Regarding claim 2, Sehr teaches the control values per position are selected such that the tool is raised and/or lowered according to the layer thickness profile, in order to be moved per position at a position according to the set layer thickness values; and/or wherein the control values per position are selected such that a determined deviation between an actual layer thickness value or predicted actual layer thickness value and a set layer thickness value is considered (paragraph [0019]).
Regarding claim 3, Sehr as modified by Buschmann teaches the processor is configured to determine the control value for the further position by considering the set layer thickness of the further position; and/or wherein the further position is offset by an offset with respect to the respective position.
Regarding claim 4, Sehr as modified by Buschmann teaches the control values per position are selected such that in the settled state, the actual layer thickness value or the predicted actual layer thickness value per position essentially (±20%, 0%,5%, 1%) corresponds to the set layer thickness value per position (paragraph [0019]); and/or wherein the control values are derived such that the height regulation of the tool is performed by considering the regulation path (offset) of the tool along a direction of travel of the construction machine.
Regarding claim 5, Sehr as modified by Buschmann teaches the processor is configured to derive the control values from the layer thickness profile such that a layer to be smoothed or to be applied by the tool forms an even surface on an underground profile along a direction of travel of the construction machine (Buschmann Figure 6); and/or wherein a layer to be applied or a layer to be smoothed comprises a first dimension along the direction of travel and a second dimension transversal to the direction of travel and wherein a plane is spanned by the first dimension and the second dimension and wherein the control values are derived from the layer thickness profile such that a layer to be applied (to be placed) or a layer to be smoothed by the tool comprises an even surface on an underground profile along the spanned plane.
Regarding claim 6, Sehr as modified by Buschmann teaches a position sensor or GNSS sensor, in particular a position sensor or GNSS sensor (13) coupled to the tool or coupled to the construction machine and wherein the position sensor or GNSS sensor is configured to determine the position for the actual layer thickness values or predicted actual layer thickness values, in particular the position along the direction of travel.
Regarding claim 7, Sehr as modified by Buschmann teaches the layer thickness profile comprises varying set layer thickness values (paragraph [0008]) across the positions and/or along the direction of travel and/or wherein the layer thickness profile is determined in dependence on an underground profile.
Regarding claim 8, Sehr as modified by Buschmann teaches the processor is configured to determine the control values such that a minimum layer thickness is provided per position.
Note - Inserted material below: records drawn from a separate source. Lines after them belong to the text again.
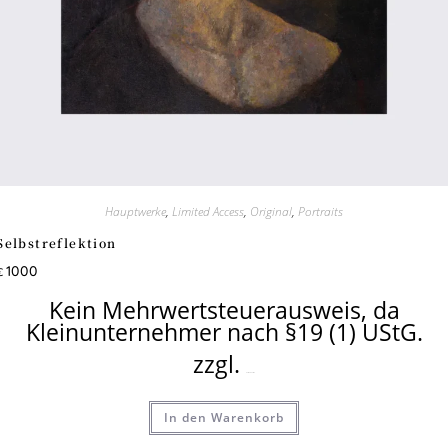
Hauptwerke
,
Limited Access
,
Original
,
Portraits
Selbstreflektion
1000
€
Kein Mehrwertsteuerausweis, da
Kleinunternehmer nach §19 (1) UStG.
zzgl.
Versandkosten
In den Warenkorb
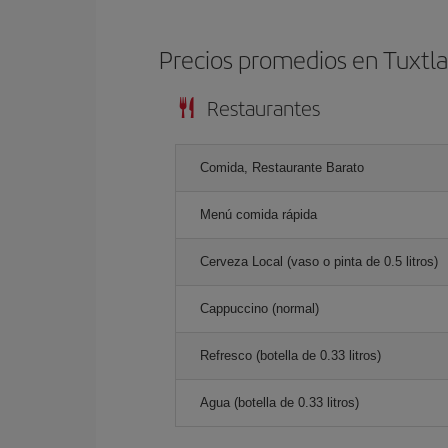
Precios promedios en Tuxtla
Restaurantes
Comida, Restaurante Barato
Menú comida rápida
Cerveza Local (vaso o pinta de 0.5 litros)
Cappuccino (normal)
Refresco (botella de 0.33 litros)
Agua (botella de 0.33 litros)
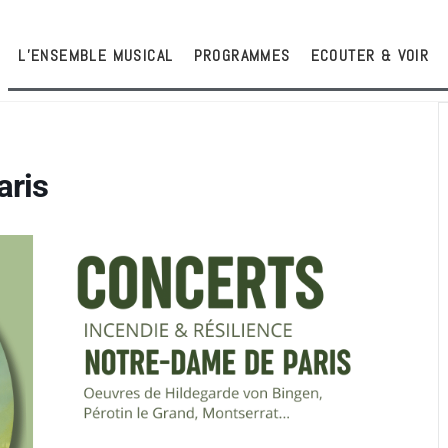
L’ENSEMBLE MUSICAL
PROGRAMMES
ECOUTER & VOIR
aris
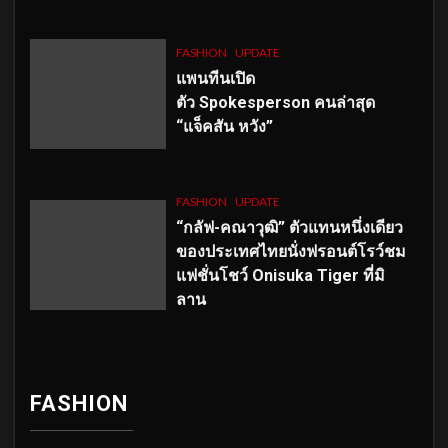
FASHION
UPDATE
แพนทีนเปิด
ตัว
Spokesperson คนล่าสุด
“แจ็คสัน หวัง”
FASHION
UPDATE
“กลัฟ-คณาวุฒิ” ตัวแทนหนึ่งเดียว
ของประเทศไทยนั่งฟรอนต์โรว์ชม
แฟชั่นโชว์ Onisuka Tiger ที่มิ
ลาน
FASHION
Regarding claim 9, Sehr as modified by Buschmann teaches the processor comprises an evenness regulator that is configured to determine the control values by using sensor values, such that an even surface is generated (paragraph [0010]); and/or wherein the processor comprises a regulating path comprising a P component, an IT component, a PT component and/or a regulation path with a prediction model.
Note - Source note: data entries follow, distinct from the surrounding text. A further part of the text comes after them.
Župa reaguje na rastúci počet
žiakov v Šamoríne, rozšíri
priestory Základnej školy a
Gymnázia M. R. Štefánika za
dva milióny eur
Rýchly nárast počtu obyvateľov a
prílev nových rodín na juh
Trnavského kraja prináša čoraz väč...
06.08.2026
Regarding claim 11, Sehr as modified by Buschmann teaches the layer thickness measurement system comprises at least one sensor (12) in front of the screed and at least one sensor behind the screed (10) and wherein the layer to be determined is determined by forming the difference.
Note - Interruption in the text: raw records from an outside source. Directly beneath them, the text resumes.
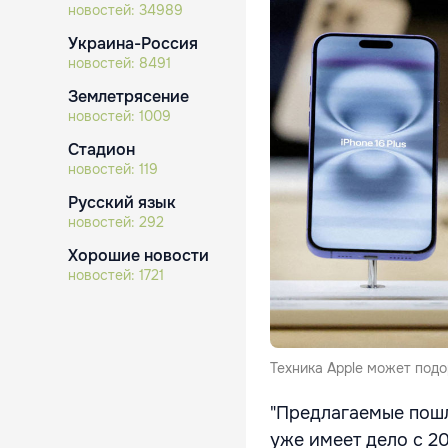
новостей:
34989
Украина-Россия
новостей:
8491
Землетрясение
новостей:
1009
Стадион
новостей:
119
Русский язык
новостей:
292
Хорошие новости
новостей:
1721
Техника Apple может под
"Предлагаемые пошл
уже имеет дело с 2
Regarding claim 12, Sehr as modified by Buschmann teaches the leveling system comprises a sensor arrangement comprising at least two, at least three (10, 11, 12) or at least four sensors arranged at a carrier extending along the direction of travel of the construction machine (Figure 1); or wherein the leveling system comprises a sensor arrangement comprising at least two, at least three or at least four sensors that are arranged at a carrier extending along the direction of travel of the construction machine and wherein the sensor arrangement comprises the layer thickness measurement system.
Regarding claim 13, Sehr as modified by Buschmann teaches a construction machine, in particular road construction machine or road finishing machine or road milling machine comprising a leveling system according to claim 1.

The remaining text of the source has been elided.